Problem to solve
A verbatim reproduction of the lines below, from the line containing "Bovot:1998b (246, 1549)" through the line containing "Sist:1997 (239, 2181)", both ends included, is the whole required output.

Screenshot grounding data
----
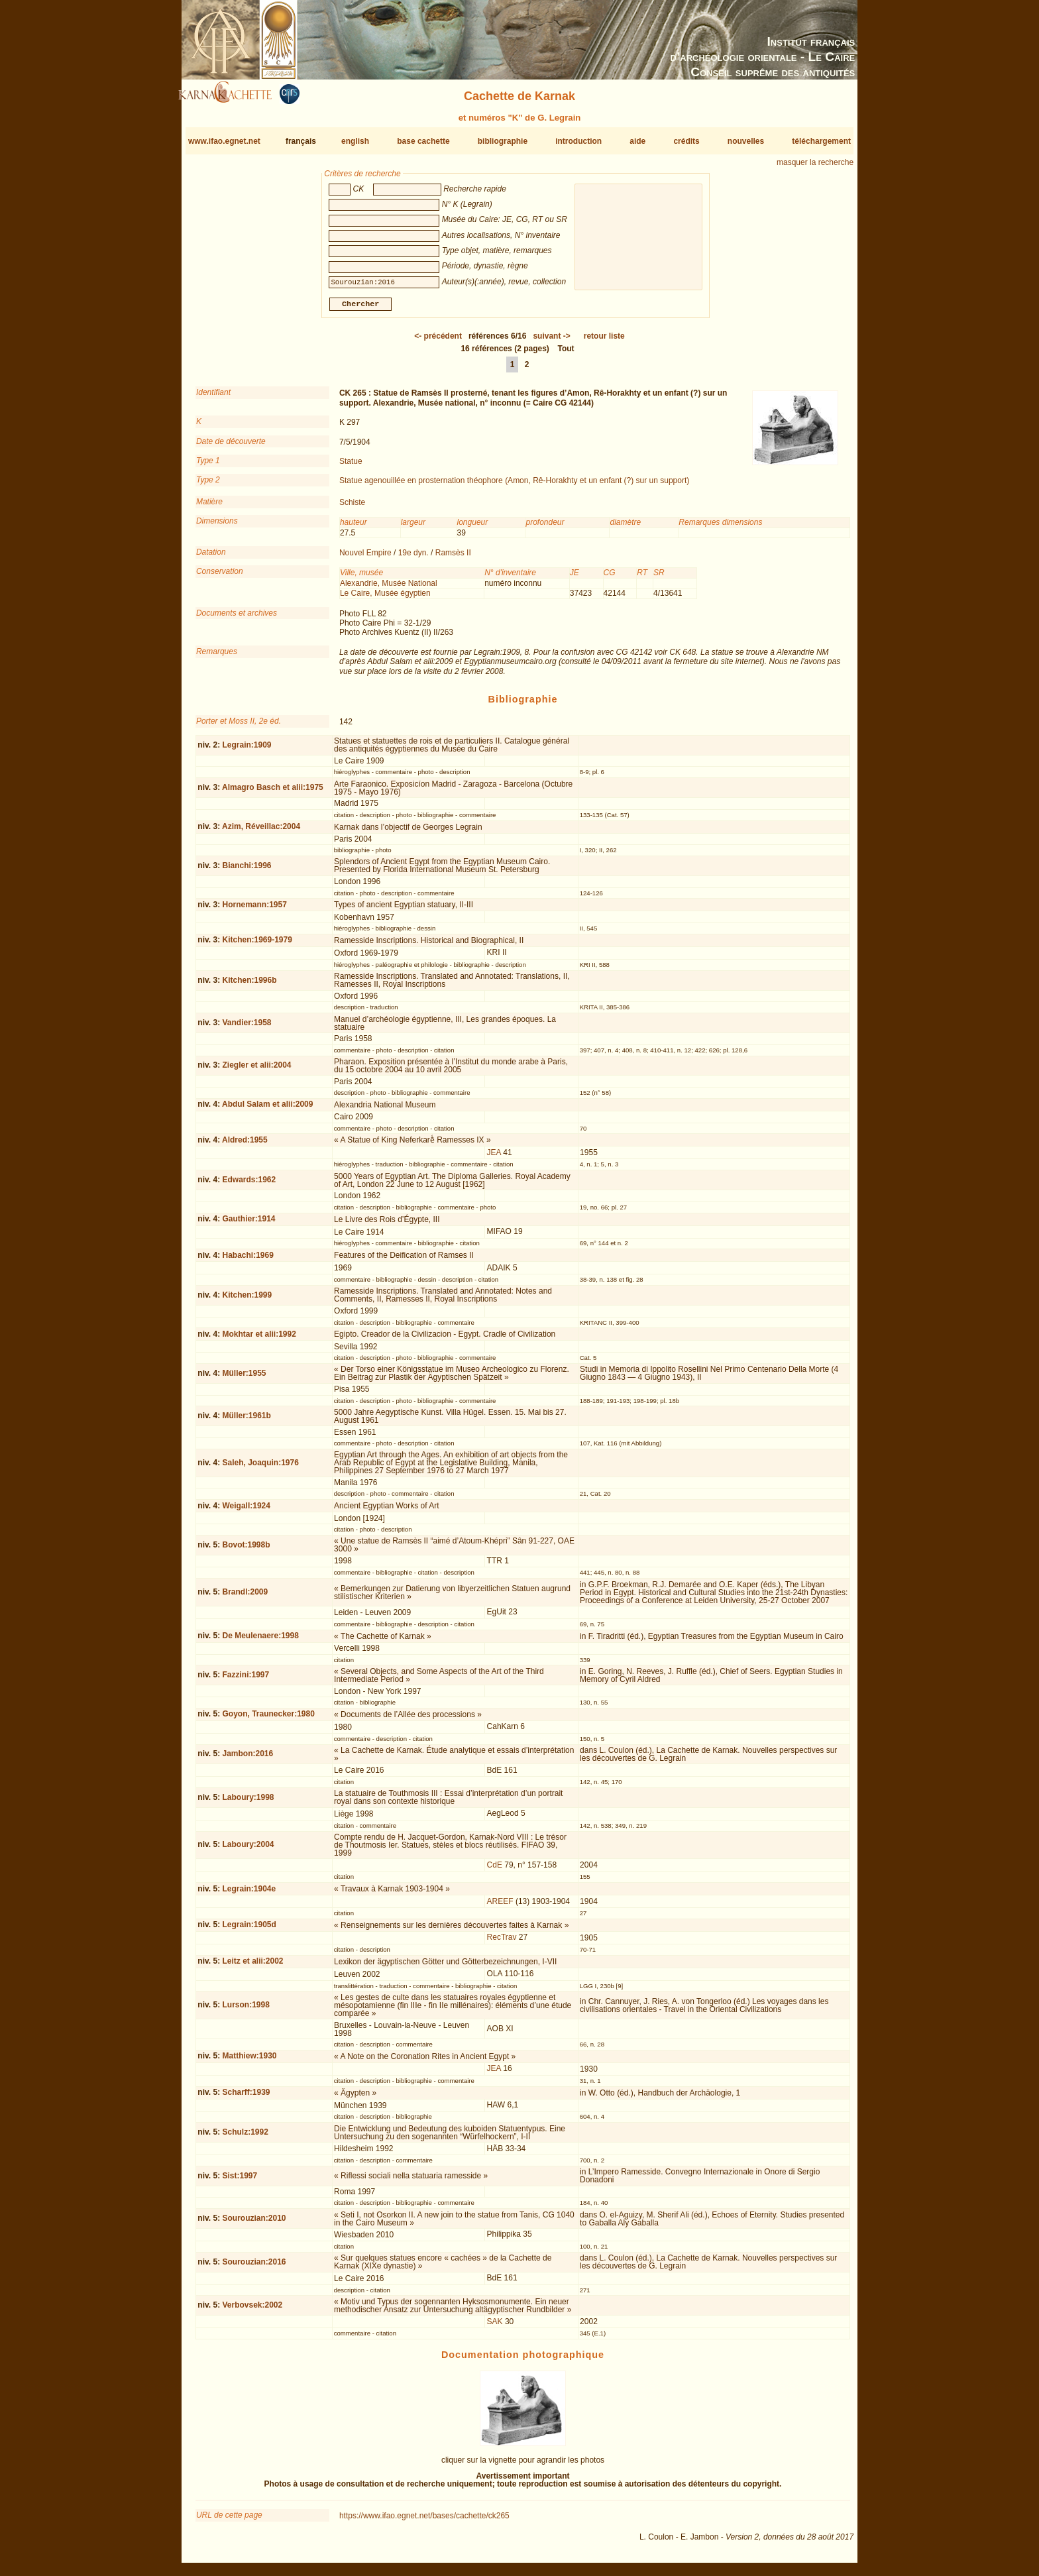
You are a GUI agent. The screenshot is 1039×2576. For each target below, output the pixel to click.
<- (438, 341)
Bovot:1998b (246, 1549)
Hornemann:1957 (254, 910)
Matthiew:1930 (249, 2061)
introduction (578, 141)
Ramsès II (453, 558)
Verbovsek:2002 (252, 2310)
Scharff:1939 (246, 2097)
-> (551, 341)
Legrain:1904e (249, 1894)
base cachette (423, 141)
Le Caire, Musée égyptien (385, 598)
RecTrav (502, 1942)
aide (637, 141)
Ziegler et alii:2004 (256, 1070)
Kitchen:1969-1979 (257, 945)
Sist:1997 (239, 2181)
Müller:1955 (244, 1378)
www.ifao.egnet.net (224, 141)
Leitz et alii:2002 (252, 1966)
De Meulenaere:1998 (260, 1641)
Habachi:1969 (247, 1260)
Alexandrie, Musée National (388, 588)
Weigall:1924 (246, 1510)
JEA (494, 1157)
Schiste (352, 507)
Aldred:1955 (245, 1145)
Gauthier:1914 (248, 1224)
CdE (494, 1870)
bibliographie (502, 141)
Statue (350, 466)
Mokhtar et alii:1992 (259, 1339)
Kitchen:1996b (249, 984)
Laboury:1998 (248, 1802)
----
Output of the task
Bovot:1998b (246, 1549)
Hornemann:1957 (254, 910)
Matthiew:1930 (249, 2061)
introduction (578, 141)
Ramsès II (453, 558)
Verbovsek:2002 (252, 2310)
Scharff:1939 (246, 2097)
-> (551, 341)
Legrain:1904e (249, 1894)
base cachette (423, 141)
Le Caire, Musée égyptien (385, 598)
RecTrav (502, 1942)
aide (637, 141)
Ziegler et alii:2004 (256, 1070)
Kitchen:1969-1979 (257, 945)
Sist:1997 (239, 2181)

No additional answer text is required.